Quick pre-context — one simple way to prepare better for meetings and calls.

Prepare better for meetings and calls: Find the value-add

Thing no one ever understands: no one actually sells product. They sell better versions of people via a product or service. In visual form:

better prepare for meetings and calls by finding a value-add

To prepare better for meetings and calls, you need to think along the same lines. In short:

What’s your value-add here? Why are you part of this? What can you bring to the table here?

The other thing everyone secretly understands but no one discusses is this: most people predominantly like to talk about themselves and what they need and aren’t really very good at listening to other people. Sadly, listening and attention spans have probably gotten worse in the last 20 years, not better.

So in any meeting, or any call, you’re dealing with a bunch of people who are essentially half-there — probably not paying attention, probably between two other meetings, probably not entirely sure of the purpose of the meeting they’re sitting in, etc. — and as a result, you have to be very precise when describing where your value-add lies.

So to prepare better for meetings and calls, take a few minutes and find that specific value-add, instead of rushing in bellowing “What’s this meeting about?!? I haven’t even eaten lunch yet!”

Prepare better for meetings and calls: Do some research

By this, I mean:

  • Who’s in the meeting / on the call?
  • What groups or silos do they represent?
  • What targets or goals are they likely chasing?
  • What are going to be the ‘pain points’ of this meeting/call when you look at the parties involved?
  • How could you mitigate some of these factors?
  • Does the meeting or call have a stated purpose from the lead? (** It should, but they so infrequently actually do **)
  • Whatever the topic is, what else has the company been doing around it recently?

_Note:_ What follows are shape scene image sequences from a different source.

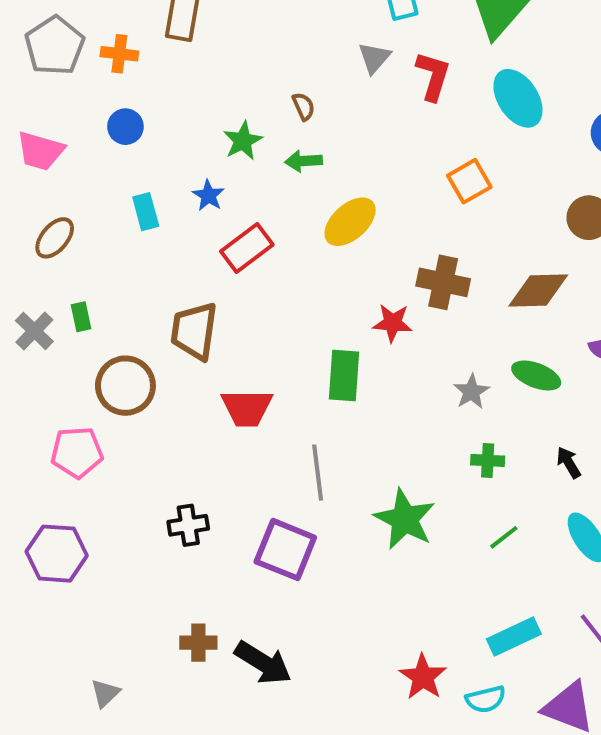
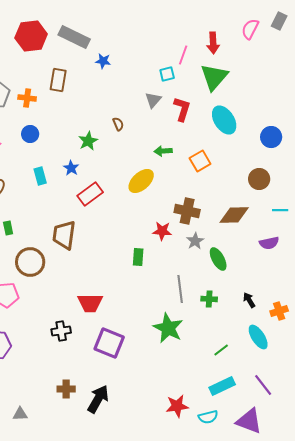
green arrow: (304, 161) -> (163, 151), moved
green rectangle: (344, 375) -> (138, 257), size x0.7
green ellipse: (536, 375) -> (218, 259), moved, turned 40
gray star: (471, 392) -> (195, 241), moved
red trapezoid: (247, 408) -> (90, 303), moved
gray line: (318, 473) -> (180, 289), moved
green line: (504, 537) -> (221, 350), moved
black arrow: (263, 663) -> (98, 399), turned -92
red star: (423, 677) -> (177, 406), turned 30
gray triangle: (105, 693) -> (20, 414), turned 42

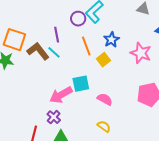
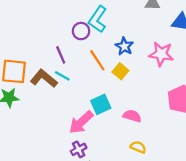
purple cross: (54, 117) -> (79, 149), turned 32

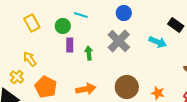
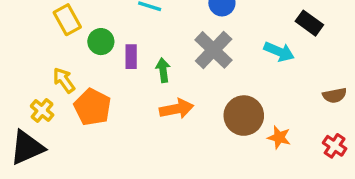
green circle: (63, 26) -> (101, 42), moved
orange pentagon: (46, 87) -> (92, 107), moved
brown circle: (127, 87) -> (244, 116), moved
orange arrow: (86, 89) -> (177, 109), moved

The sad fact is, probably 70 percent of meetings and calls don’t even need to occur. They could be five-minute hallway check-ins, a couple of e-mails, or some information exchanges on a Trello board. We typically call meetings and organize calls for two reasons:

Again, one of the big problems with meetings and calls is how long they even take to get really started. There’s always that small talk period of time — nearly impossible to avoid that — and there’s always 3 to 5 minutes where everyone is trying to figure out what this meeting or call is, as opposed to their most recent meeting or call.

If more people tried to prepare better for meetings and calls by doing some simple research, there could be a lot more ‘hit the ground running’ moments when they actually start.

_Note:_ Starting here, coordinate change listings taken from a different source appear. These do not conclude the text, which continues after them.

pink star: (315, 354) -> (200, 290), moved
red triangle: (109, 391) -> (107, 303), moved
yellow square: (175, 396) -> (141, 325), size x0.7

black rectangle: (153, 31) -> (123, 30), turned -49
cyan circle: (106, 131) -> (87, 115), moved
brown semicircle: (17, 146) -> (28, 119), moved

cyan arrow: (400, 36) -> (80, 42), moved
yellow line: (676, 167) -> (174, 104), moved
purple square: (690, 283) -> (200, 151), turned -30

Prepare better for meetings and calls as the organizer

If you’re leading one of these things, here’s a quick checklist to provide to participants:

  • Background of what the problem is
  • Why the problem needs to be solved
  • Who’s involved?
  • Who ultimately owns the decision?
  • Why is this meeting or a call and not some other format?
  • What are the key topics to be discussed?
  • What are the expected outcomes and deliverables to be assigned? (** Can obviously change **)

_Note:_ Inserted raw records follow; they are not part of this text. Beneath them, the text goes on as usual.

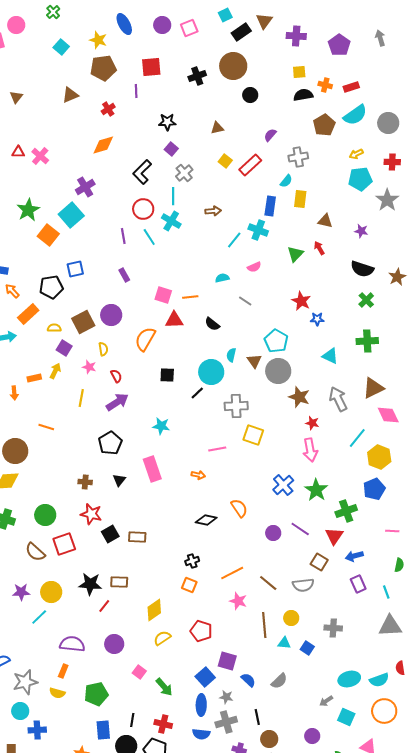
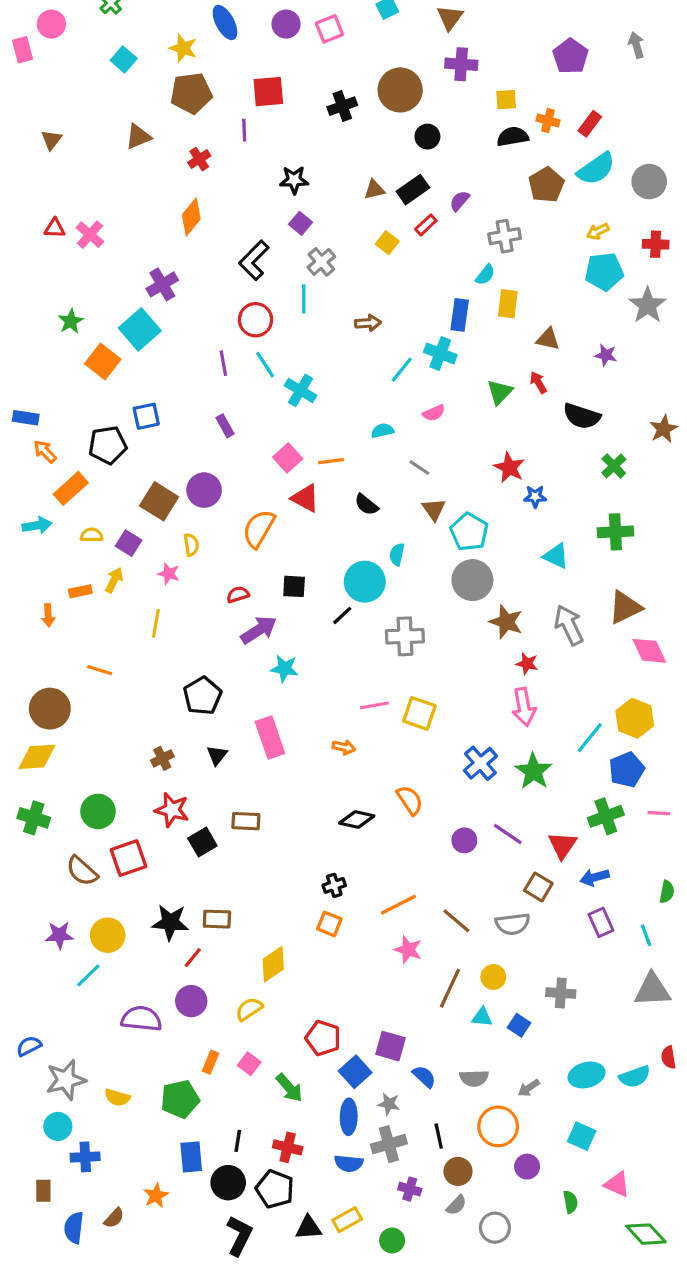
black rectangle: (241, 32) -> (413, 190), moved
purple cross: (296, 36) -> (461, 64), moved
red rectangle: (351, 87) -> (590, 124), turned -35
orange diamond: (103, 145) -> (191, 217), turned -35
red rectangle: (250, 165) -> (426, 225), moved, size x0.6
green star: (28, 210) -> (71, 321), size x0.7
cyan cross: (171, 221) -> (300, 390), moved
black semicircle: (362, 269) -> (582, 416), moved
pink square: (163, 295) -> (288, 458), turned 30
red triangle: (174, 320) -> (305, 498), turned 30
brown square: (83, 322) -> (159, 501), turned -30
yellow semicircle: (54, 328) -> (92, 535), moved
brown triangle: (254, 361) -> (434, 509), moved
red semicircle: (116, 376) -> (238, 595), moved, turned -80
purple arrow: (117, 402) -> (259, 630), moved
yellow square: (253, 435) -> (419, 713), moved
cyan line: (357, 438) -> (590, 738), moved
brown cross: (85, 482) -> (162, 758), turned -32
green cross: (346, 511) -> (606, 816), moved
pink line: (392, 531) -> (659, 813), moved
brown rectangle: (137, 537) -> (246, 821), moved
brown line: (264, 625) -> (450, 988), turned 30
red pentagon: (201, 631) -> (323, 1038), moved
yellow semicircle: (162, 638) -> (249, 1009), moved
purple circle: (114, 644) -> (191, 1001), moved
orange rectangle: (63, 671) -> (210, 1062), moved
gray semicircle: (279, 681) -> (474, 1078), turned 42
gray arrow: (326, 701) -> (529, 1088), moved
orange circle: (384, 711) -> (498, 1126), moved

This seems like a lot of work for most people to do, so typically they don’t do it — again, rushing between other meetings and other calls — and then everyone hits the specific meeting X-Person runs, and no one knows what it is or why it’s happening. I’ve probably sat in 1,291 meetings with absolutely no purpose in my life, and that might be a low estimate.

One other thing about the organizer role in meetings and calls: think logically about the best day for a meeting or a call. If you’re having trouble with that concept, consult this day-by-day guide to managing one’s time at work. Phrased another way? A 4:15pm Friday meeting is a total joke. You think a soul in that thing even remotely cares what’s happening? They don’t.

It’s not hard to prepare better for meetings and calls, honestly — it’s just a little background, a little research, and a little context for those involved. And while that does take time, yes, so does anything worth doing — and it’ll save you time in the actual meeting, as well as drive forward some degree of productivity. Shouldn’t that be the real goal here?